Так что прямо перенести на эволюцию экосистем то, что мы уже знаем об эволюции организмов, явно не удастся. Теорию ценотической эволюции придется разрабатывать как совершенно самостоятельную. Задача эта выглядит чрезвычайно соблазнительно, однако даже если такую теорию вообще возможно создать, это — дело неблизкого будущего.

Завершая эту главу, обратим внимание вот на что. Хотя теория экосистемного контроля сегодня пользуется в мировом научном сообществе гораздо меньшей известностью и популярностью, чем, на мой взгляд, она заслуживает, сама идея синтеза эволюционной теории с экологией (подобного тому синтезу классического эволюционизма с генетикой, который в 1920-х — 1940-х годах привел к созданию синтетической теории эволюции), что называется, витает в воздухе. Ощущение необходимости такого синтеза и попытки сделать хотя бы предварительные шаги в этом направлении проступают в работах исследователей самых разных специальностей и научных школ: от палеонтологии (где палеоэкологические реконструкции стали в последнее время даже не модой, а почти обязательным требованием) до молекулярной биологии и компьютерного моделирования. Для экологов же такое мнение стало само собой разумеющимся. «Ничто в экологии не имеет смысла вне эволюции, а в эволюции — вне экологии», — таким парафразом уже знакомой нам максимы Добржанского профессор Гиляров выражает основную мысль обширной обзорной статьи известного эволюционного эколога Томаса Шёнера, посвященной современным исследованиям взаимодействия экологических и эволюционных процессов. Есть ощущение, что именно здесь, на этом поле назревает новый крупный рывок в понимании эволюции. Поэтому я и позволил себе уделить этой теме столько места — глава, посвященная ей, оказалась самой большой во всей книге.

А как же СТЭ? Означает ли это, что она полностью устарела и скоро будет представлять интерес только для историков науки?

Не будем спешить с выводами. Во-первых, новой теории, столь же цельной и детально разработанной, как СТЭ, у нас пока нет. Во-вторых, даже когда/если такая теория появится, можно спорить, что она не отменит и не опровергнет СТЭ — как сама СТЭ не отменила и не опровергла такие важнейшие теоретические достижения эволюционистов XIX века, как упоминавшиеся нами в предыдущих главах принцип смены функций Антона Дорна или закон необратимости эволюции Луи Долло. «Представления о ценотически контролируемой эволюции не отменяют популяционно-генетических концепций, а дополняют их, представляя собой, как нам кажется, естественный следующий шаг в развитии эволюционной теории.

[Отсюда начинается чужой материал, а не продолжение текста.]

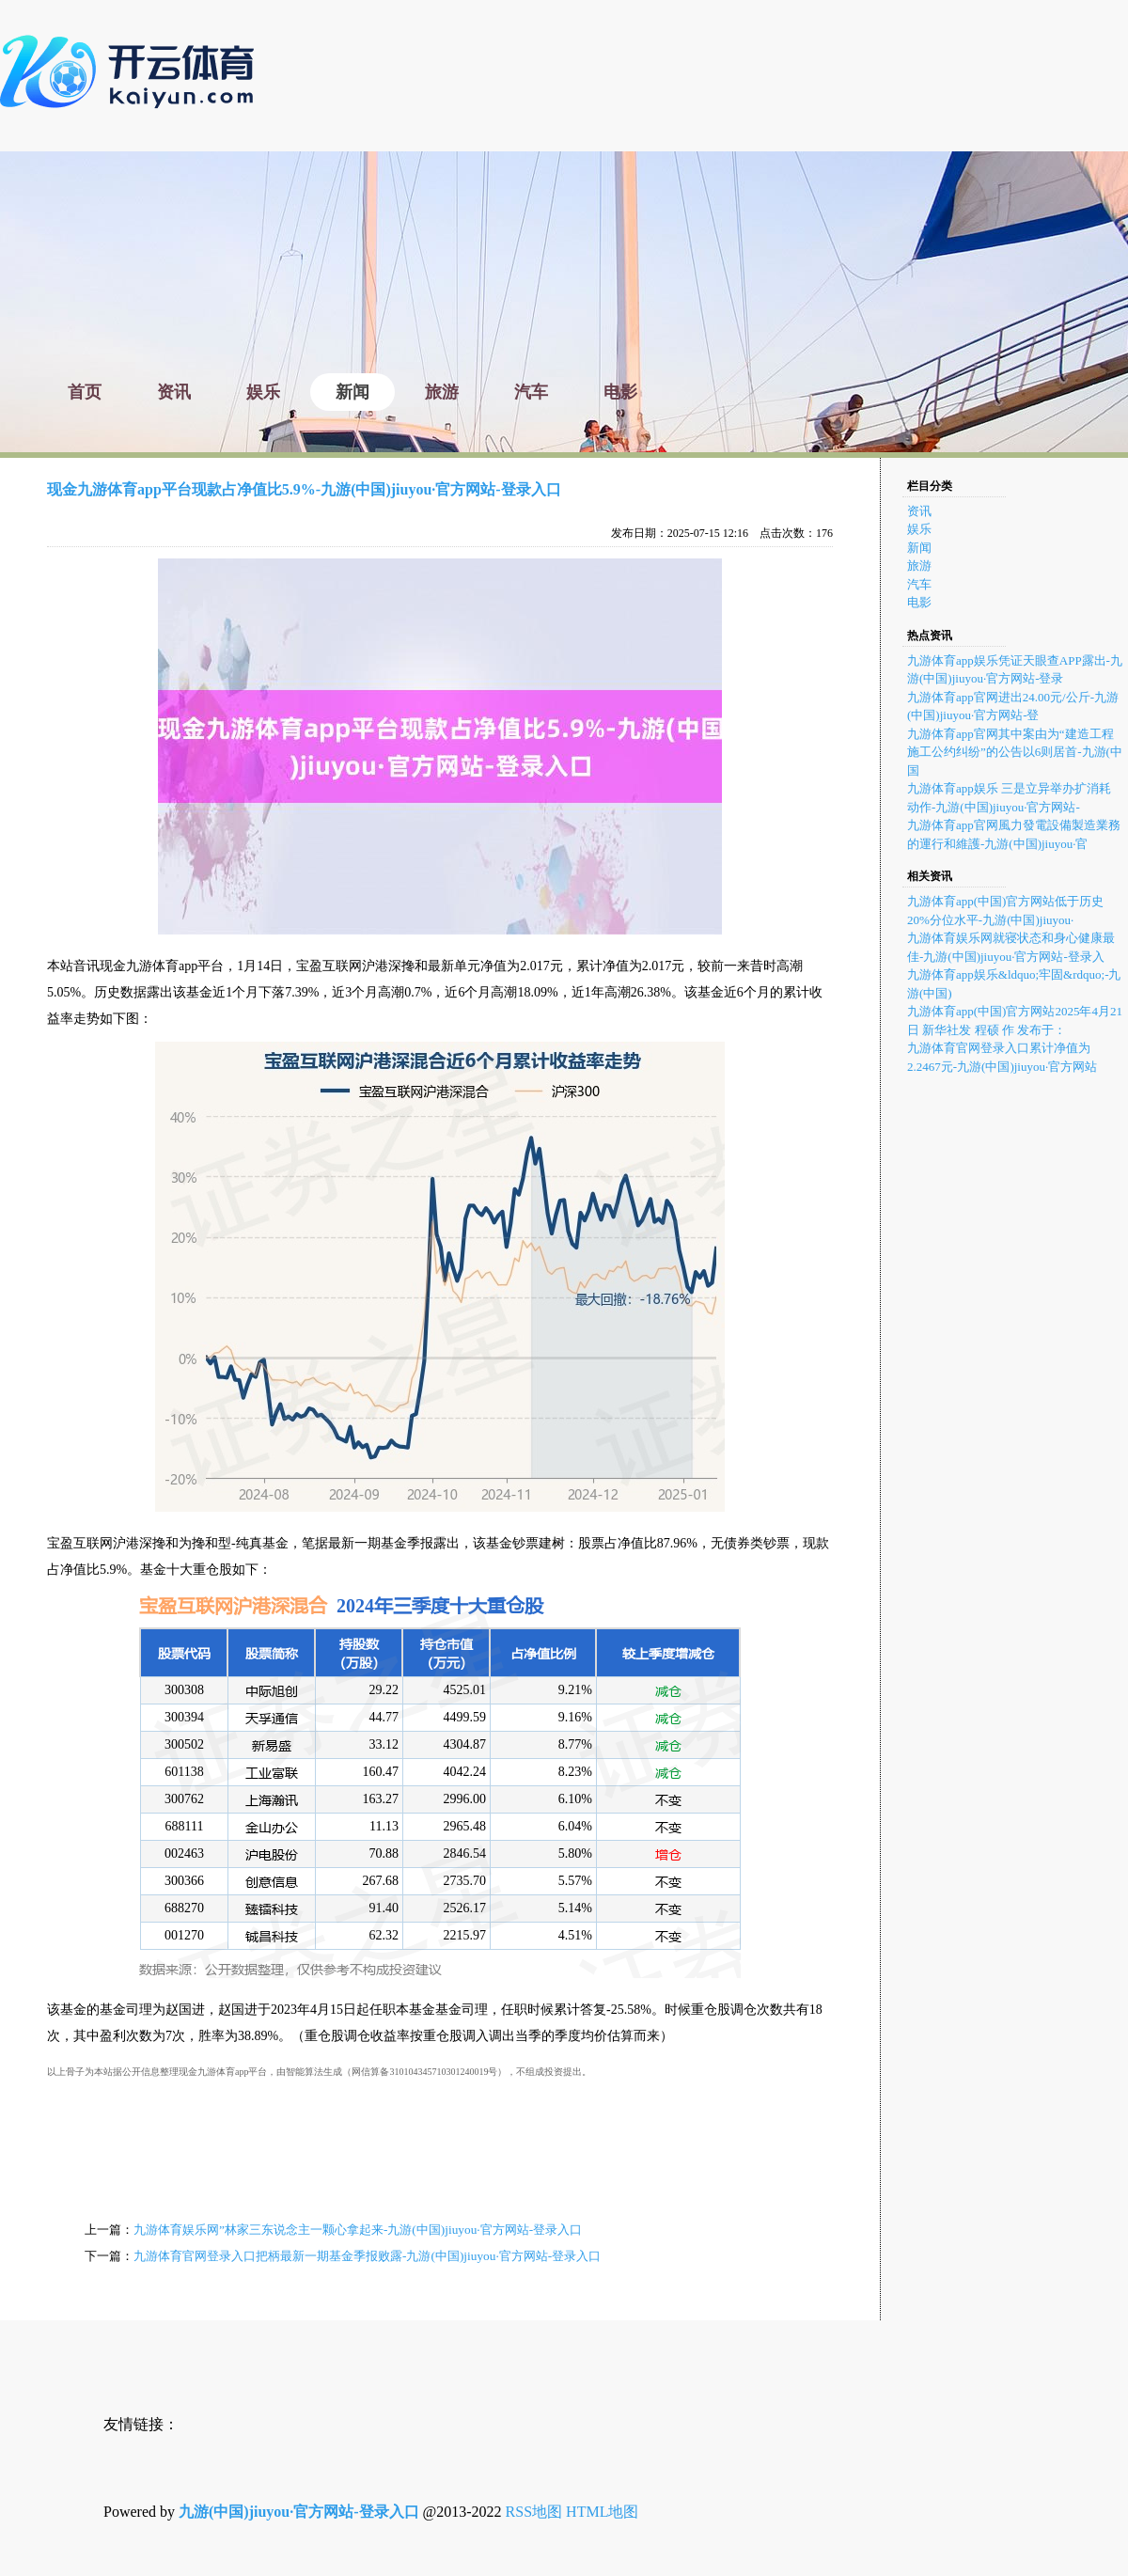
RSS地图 (534, 2512)
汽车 (919, 584)
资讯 (919, 511)
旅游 (919, 565)
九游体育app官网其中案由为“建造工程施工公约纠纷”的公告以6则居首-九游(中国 (1014, 752)
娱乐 (919, 529)
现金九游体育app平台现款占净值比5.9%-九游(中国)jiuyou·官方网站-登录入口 (304, 489)
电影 (919, 602)
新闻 (919, 548)
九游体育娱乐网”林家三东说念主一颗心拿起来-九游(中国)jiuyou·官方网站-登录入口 (357, 2230)
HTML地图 (602, 2512)
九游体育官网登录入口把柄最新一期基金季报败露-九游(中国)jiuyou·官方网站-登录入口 (367, 2256)
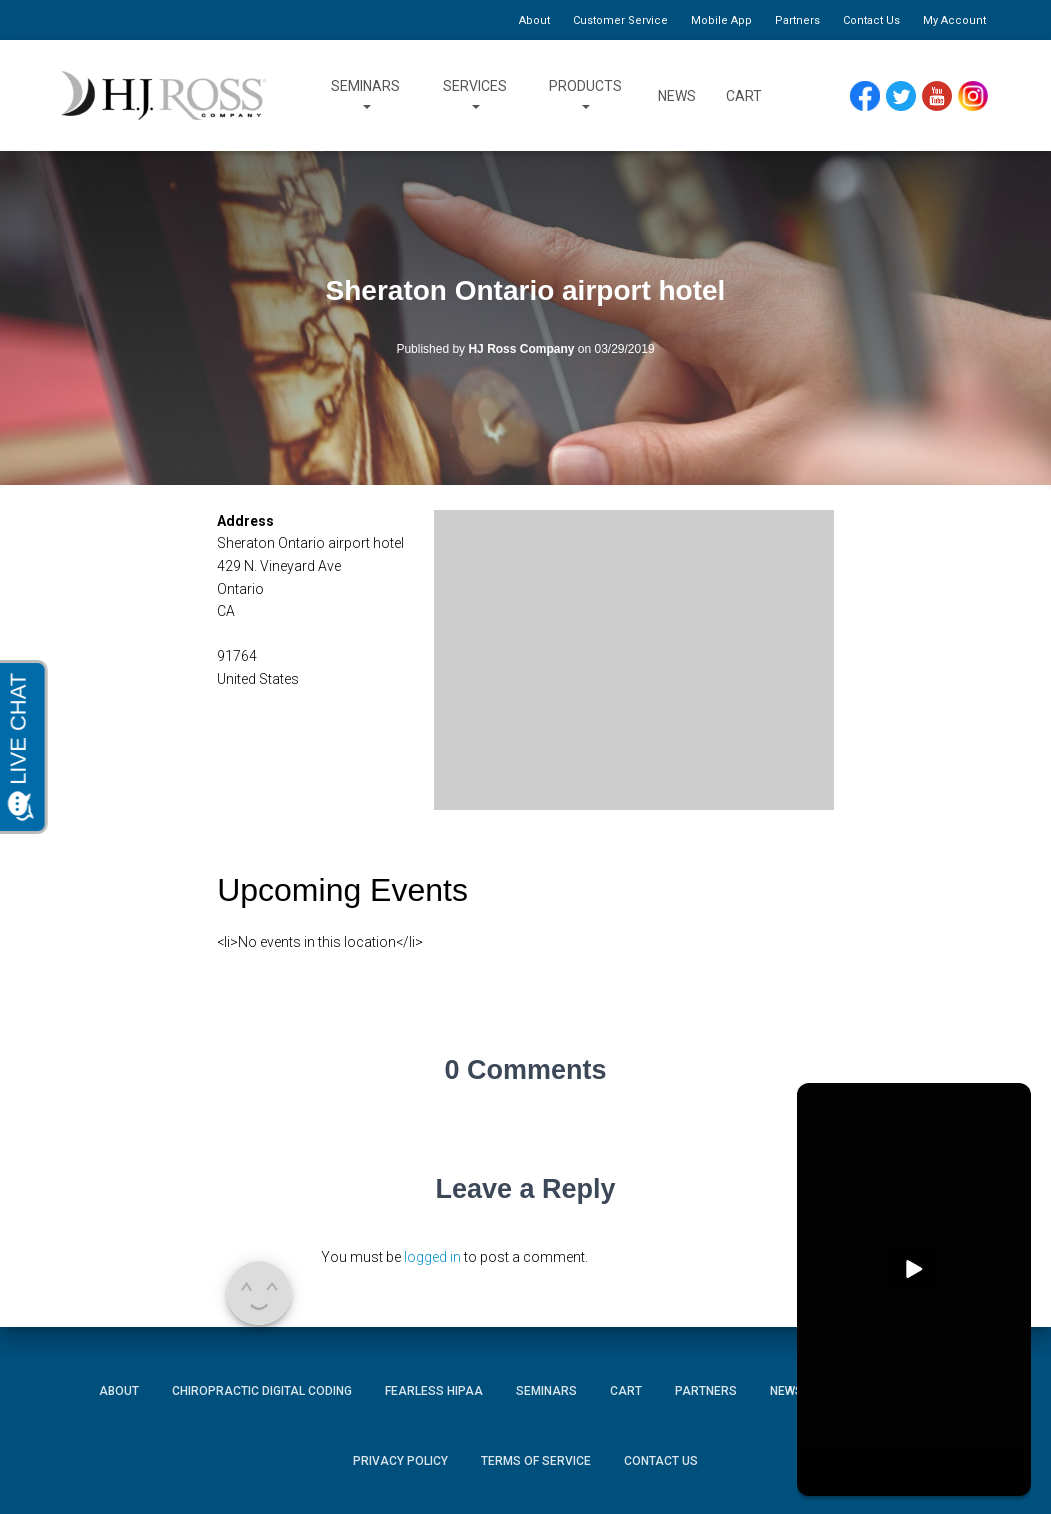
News (677, 96)
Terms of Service (536, 1461)
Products (585, 96)
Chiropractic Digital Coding (262, 1391)
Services (475, 96)
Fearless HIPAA (434, 1391)
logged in (432, 1257)
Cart (744, 96)
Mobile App (721, 20)
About (534, 20)
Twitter (908, 96)
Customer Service (620, 20)
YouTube (945, 96)
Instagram (980, 96)
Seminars (365, 96)
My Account (954, 20)
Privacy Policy (400, 1461)
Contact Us (871, 20)
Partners (797, 20)
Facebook (870, 96)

Популяционно-генетические модели эволюционных процессов при этом оказываются упрощением, идеализацией реальной эволюции, совершенно законной и, вероятно, необходимой, но явно недостаточной для понимания всего богатства процессов филогенеза», — писал по этому поводу Владимир Жерихин.

* * *

Итак, как мы видим, эволюционная теория и фундаментальная экология в последние десятилетия все активнее и плодотворнее взаимодействуют друг с другом, и есть все основания думать, что в недалеком будущем это взаимодействие принесет еще более впечатляющие результаты. При этом экосистемный подход дает четкий и весьма правдоподобный (хотя пока и чисто гипотетический) ответ на вопрос, при каких условиях эволюция может войти в режим, в котором возможны радикальные преобразования всего строения эволюционирующих организмов и формирование новых крупных систематических групп. Однако проблема соотношения известных нам механизмов эволюции и крупных эволюционных преобразований требует более подробного рассмотрения — которому и будет посвящена следующая глава.